IHK: Kein kraftvoller Aufschwung in Sicht
Wirtschaftslage in Rheinhessen zum Frühjahr stabilisiert sich – Erwartungen der Betriebe in der Region bleiben gedämpft
19.05.2023 – Die Wirtschaftslage in Rheinhessen zum Frühjahr stabilisiert sich, die Unternehmen der Region blicken mit gedämpften Erwartungen auf die nächsten Monate. Dennoch will die Mehrzahl der Unternehmen ihre Belegschaft halten, gut ein Viertel plant sogar Neueinstellungen. Das zeigt die Konjunkturumfrage der Industrie- und Handelskammer für Rheinhessen zum Frühjahr 2023. „Unsere Wirtschaft zeigt sich robust, die Unternehmen sind besser durch die vielen unterschiedlichen Krisen gekommen als noch vor ein paar Monaten erwartet“, sagt IHK-Hauptgeschäftsführer Günter Jertz. „Doch ein kraftvoller Aufschwung ist nicht in Sicht.“ Angesichts der hohen Energie- und Rohstoffpreise, der Inflation, gestiegener Zinsen und dem sich weiter verschärfenden Fachkräftemangel sowie den geopolitischen Risiken seien die Unsicherheiten groß.

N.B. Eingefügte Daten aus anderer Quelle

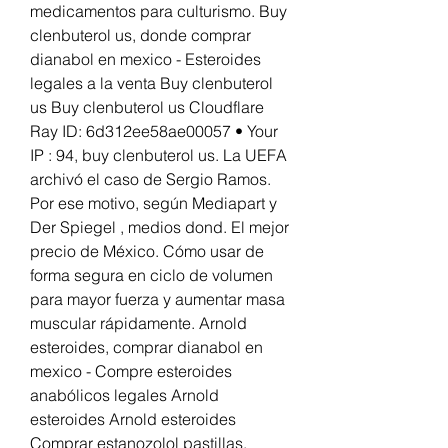
medicamentos para culturismo. Buy 
clenbuterol us, donde comprar 
dianabol en mexico - Esteroides 
legales a la venta Buy clenbuterol 
us Buy clenbuterol us Cloudflare 
Ray ID: 6d312ee58ae00057 • Your 
IP : 94, buy clenbuterol us. La UEFA 
archivó el caso de Sergio Ramos. 
Por ese motivo, según Mediapart y 
Der Spiegel , medios dond. El mejor 
precio de México. Cómo usar de 
forma segura en ciclo de volumen 
para mayor fuerza y aumentar masa 
muscular rápidamente. Arnold 
esteroides, comprar dianabol en 
mexico - Compre esteroides 
anabólicos legales Arnold 
esteroides Arnold esteroides 
Comprar estanozolol pastillas, 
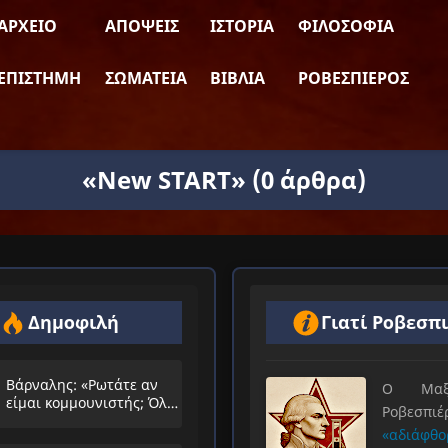
ΑΡΧΕΊΟ
ΑΠΌΨΕΙΣ
ΙΣΤΟΡΊΑ
ΦΙΛΟΣΟΦΊΑ
ΕΠΙΣΤΉΜΗ
ΣΩΜΑΤΕΊΑ
ΒΙΒΛΊΑ
ΡΟΒΕΣΠΙΈΡΟΣ
«New START»
(0 άρθρα)
Δημοφιλή
Γιατί Ροβεσπ
Βάρναλης: «Ρωτάτε αν
Ο Μαξιμ
είμαι κομμουνιστής; Όλο
Ροβεσπ
τα ίδια θα λέμε;»
«αδιάφθο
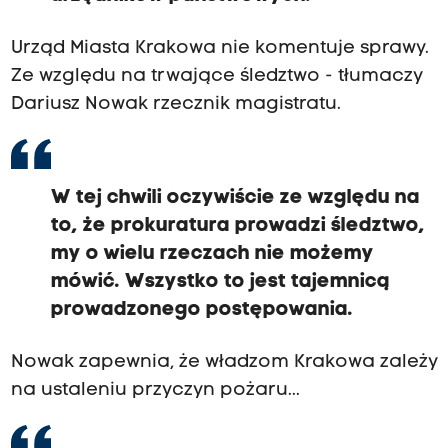
Urząd Miasta Krakowa nie komentuje sprawy.
Ze względu na trwające śledztwo - tłumaczy
Dariusz Nowak rzecznik magistratu.
W tej chwili oczywiście ze względu na
to, że prokuratura prowadzi śledztwo,
my o wielu rzeczach nie możemy
mówić. Wszystko to jest tajemnicą
prowadzonego postępowania.
Nowak zapewnia, że władzom Krakowa zależy
na ustaleniu przyczyn pożaru...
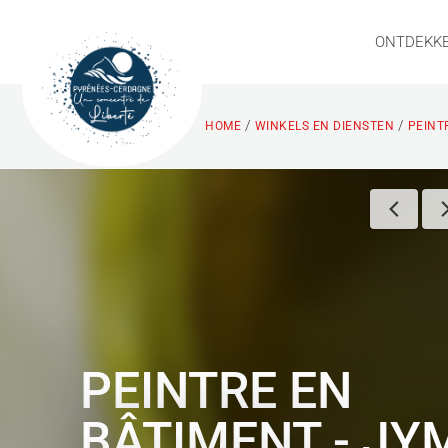
ONTDEKK
/
/
HOME
WINKELS EN DIENSTEN
PEINT
PEINTRE EN
BÂTIMENT - J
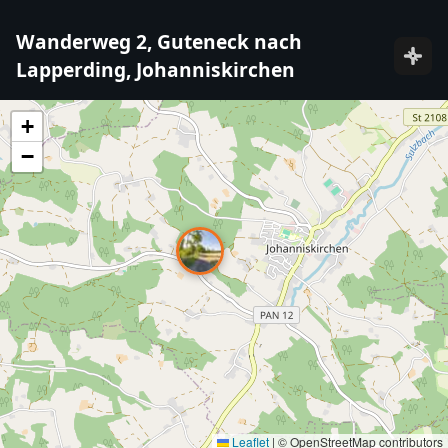
Wanderweg 2, Guteneck nach
Lapperding, Johanniskirchen
+
−
Leaflet
|
© OpenStreetMap contributors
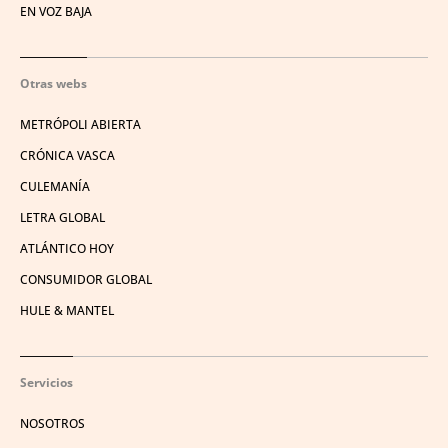
EN VOZ BAJA
Otras webs
METRÓPOLI ABIERTA
CRÓNICA VASCA
CULEMANÍA
LETRA GLOBAL
ATLÁNTICO HOY
CONSUMIDOR GLOBAL
HULE & MANTEL
Servicios
NOSOTROS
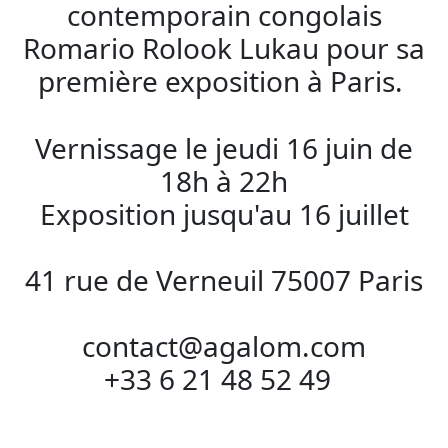
contemporain congolais
Romario Rolook Lukau pour sa
première exposition à Paris.
Vernissage le jeudi 16 juin de
18h à 22h
Exposition jusqu'au 16 juillet
41 rue de Verneuil 75007 Paris
contact@agalom.com
+33 6 21 48 52 49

Die Erwartungen der Unternehmen bleiben daher gedämpft: Der Konjunkturklimaindex, Gradmesser für die wirtschaftliche Entwicklung in der Region, erreicht aktuell 103 Punkte und ist damit fast unverändert im Vergleich zur Befragung zum Jahresanfang 2023 mit 106 Punkten. Insgesamt sind die Ergebnisse jetzt jedoch positiver als noch im Herbst 2022: Zu diesem Zeitpunkt stürzte der Konjunkturklimaindex auf 77 Punkte ab, den schlechtesten Wert seit Beginn der Befragung vor rund 20 Jahren. „Im Dienstleistungssektor zeigt sich jetzt der Nachholbedarf nach der Corona-Krise“, stellt Jertz fest. „Das ist die einzige der von uns befragten Branchen, die im Aufwind ist. Dagegen machen sich bei Handel und Industrie gestiegene Preise, Personalmangel, lange Lieferzeiten und bürokratische Auflagen teils massiv bemerkbar. Hier fordern unsere Betriebe mehr Verlässlichkeit und Planungssicherheit von der Politik.“
Geschäftslage und Erwartungen bleiben verhalten
Zum Frühjahr 2023 melden 34 Prozent der rheinhessischen Unternehmen eine gute Geschäftslage, 49 Prozent eine befriedigende und 17 Prozent eine schlechte Lage.
18 Prozent der befragten Betriebe rechnen in den kommenden zwölf Monaten mit einer konjunkturellen Verbesserung an ihren Standorten und 54 Prozent mit einer gleichbleibenden Entwicklung. Demgegenüber stehen 28 Prozent der Unternehmen, die von einer Verschlechterung der Lage ausgehen und mit sehr gedämpften Erwartungen auf die wirtschaftliche Entwicklung blicken.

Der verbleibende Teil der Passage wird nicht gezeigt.